Interest in the NLRP12 gene as a causative factor of fever arose due to the fact that individuals with undoubted syndrome FCAS did not show mutations in the NLRP3 gene. In 2008 I. Jeru et al. [23] reported three cases of NLRP12-associated disease in children. Two twin brothers who fell ill in the first month of life had episodes of fever, hearing loss, arthralgia and myalgia, while the level of CRP remained normal. They detected a mutation of p.Arg284X in exon 3 of the NLRP12 gene in the heterozygous state. In another case, in a 9 year old girl, fever arose at the age of 1 year, accompanied by abdominal pain, vomiting, lymphadenopathy and aphthous stomatitis, an increase in the level of CRP during the attack. The patient had a heterozygous mutation c.2072 + 3insT in the NLRP12 gene. Several members of the same family, especially those sensitive to cold, found the missense mutation p.D294E in the NLRP12 gene. In the carriers of this mutation, on contact with the cold, myalgia and arthralgia developed, whereas fever and exanthema were absent [24]. A mutation of p.Trp408X in the NLRP12 gene wasdetected in a family of 18 people who suffered very short attacks of fever and urticaroid-like rash of no more than 12-24 h [25]. Symptoms were stopped on their own, without the use of medication. In connection with the similarity of the clinical picture in patients with a mutation in the gene NLRP12 with that in patient with familial cold urticaria it is suggested to call this disease a family cold type II urticaria.

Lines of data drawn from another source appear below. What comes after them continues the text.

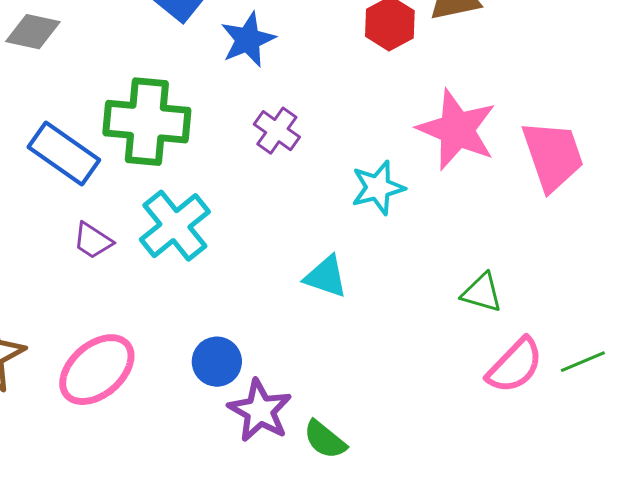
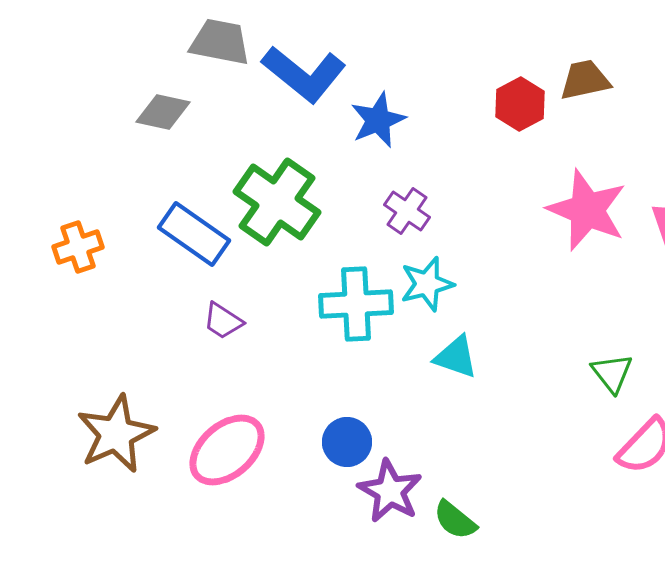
green cross: (147, 122) -> (277, 202), turned 30
cyan star: (378, 188) -> (427, 284), moved
cyan cross: (175, 226) -> (356, 304), moved, turned 36
green triangle: (482, 293) -> (612, 373), turned 36

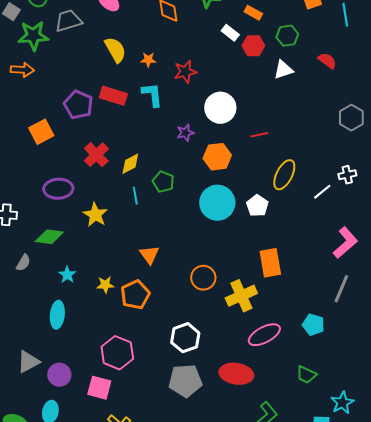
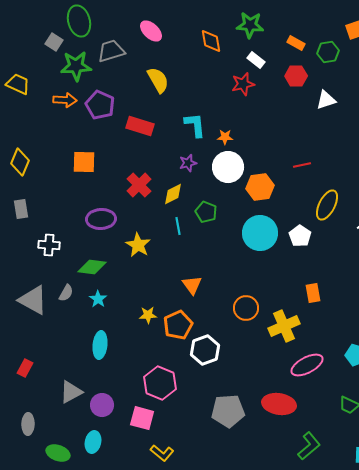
white rectangle: (230, 33) -> (256, 60), moved
green hexagon: (287, 36) -> (328, 52), moved
orange star: (148, 60) -> (225, 137), moved
red star: (185, 72) -> (243, 84), moved
red rectangle: (113, 96) -> (140, 126), moved
purple pentagon: (78, 105) -> (100, 105), moved
white circle: (220, 108) -> (228, 167), moved
orange square: (41, 132) -> (84, 162), turned 30
purple star: (185, 133) -> (188, 163), moved
orange rectangle: (270, 263) -> (313, 293), size x0.7
cyan star: (67, 275) -> (98, 299), moved
white hexagon: (185, 338) -> (205, 350), moved

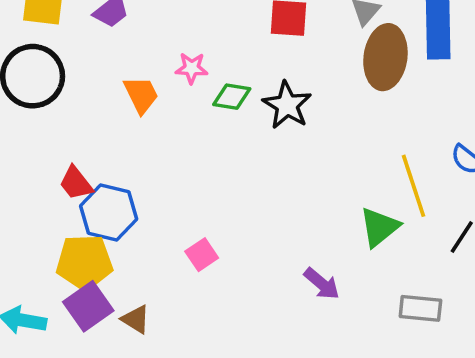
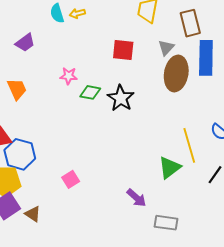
orange trapezoid: (141, 95) -> (17, 89), moved
gray rectangle: (420, 308) -> (166, 223), moved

In most cases, NSAIDs and short courses of glucocorticoid therapy are effective in patients with NLPR12-associated syndrome. In the literature, I met a description of one case where a child with a family cold urticaria who did not have a mutation in the NLRP3 gene received an anakin therapy to stop seizures during the cold season. In another patient, the disease was accompanied by a delay in physical development, which was eliminated against the background of the use of the blocker IL1 kanakinumab, which indicates a significant effect of systemic inflammation on the child's body.

CONCLUSION

In some cases, NLRP12-periodic syndrome in the clinical picture resembles a family cold urticaria, in the presence of certain mutations - MWS. In other cases, it has the features of an undifferentiated autoimmune syndrome. The search for mutations in the NLRP12 gene should be performed in patients with a clinical picture of familial cold urticaria and MWS syndrome that do not have mutations in the NLRP3 gene, as well as in all other cases of non-classical AIDS flow.